De Beers recently announced the launch of a new company called Lightbox Jewelry that will begin marketing a new brand of laboratory-grown diamond jewellery under the Lightbox name in September. The diamond giant’s decision to sell synthetic diamond jewellery has caught the attention of Martin Rapaport, founder of the Rapaport Diamond Price List. The Price List, also known as the Rap Report, is the industry standard for the pricing of diamonds and is published weekly and given to jewellers and diamond merchants to set prices for consumers. “It is De Beers’ intention to transform from a mining company to a luxury consumer powerhouse. All this opportunity is made easier by De Beers’ position that it is a primary low-cost synthetic diamond producer with detailed knowledge and expertise about the demand side of the diamond equation.” Rapaport explained.
Lightbox lab-grown diamonds will retail at a fixed price of US$800 for a one-carat stone. “Lightbox will transform the lab-grown diamond sector by offering consumers a lab-grown product they have told us they want but aren’t getting: affordable fashion jewellery that may not be forever, but is perfect for right now,” said Bruce Cleaver, CEO, De Beers Group.
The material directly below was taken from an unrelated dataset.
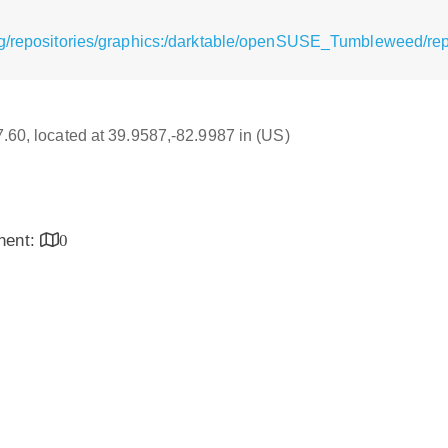
rg/repositories/graphics:/darktable/openSUSE_Tumbleweed/re
17.60, located at 39.9587,-82.9987 in (US)
inent:
0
According to Rapaport De Beers was the custodian of diamonds for over a century. They maintained rough diamond prices by buying excess supplies of other companies and spent about R2 billion annually on advertising generic polished diamonds. This approach worked well until the year 2000 when Australia’s Argyle and Russia’s Alrosa dropped out of the cartel, and De Beers found themselves with over $5 billion of inventory and a market cap well below book value. Rapaport said that De Beers is still a dominant diamond player, with 42% of the world’s rough diamonds sales.
“De Beers is a corporation with no emotional attachment to diamonds or the trade. While De Beers does take proactive socially responsible measures to build the profitability of its brand, corporations are not altruistic. It’s all about profits. De Beers is a corporation loyal to profits, nothing more and nothing less” said Rapport. He also said that by promoting and selling synthetic diamonds, De Beers will be competing directly with natural diamonds. Furthermore, their claim that lower prices will push out or reduce profits of other synthetic producers only applies if they directly compete against the specific product categories of the other producers. Rapaport believes that if De Beers push lower synthetic prices into the engagement ring market, it may lead to the demise of the natural diamond market.
Perhaps it is just a clever strategy of De Beers by grabbing the opportunity that synthetic diamonds provide. On the one hand they believe that they can maintain a dominant and profitable position in both natural and synthetic diamond markets. Moreover, a future in synthetics makes them less reliant on natural diamonds. Rapaport on the other hand, is of the view that “If the most important thing to you is profit, then go ahead, sell anything to anyone at any price. However, if you and your business have real values that transcend profits, take a pass on synthetics. You might miss out on business and make less money, but you will build confidence in who you are and what you sell. Being real is not easy, but it’s the right thing to do.”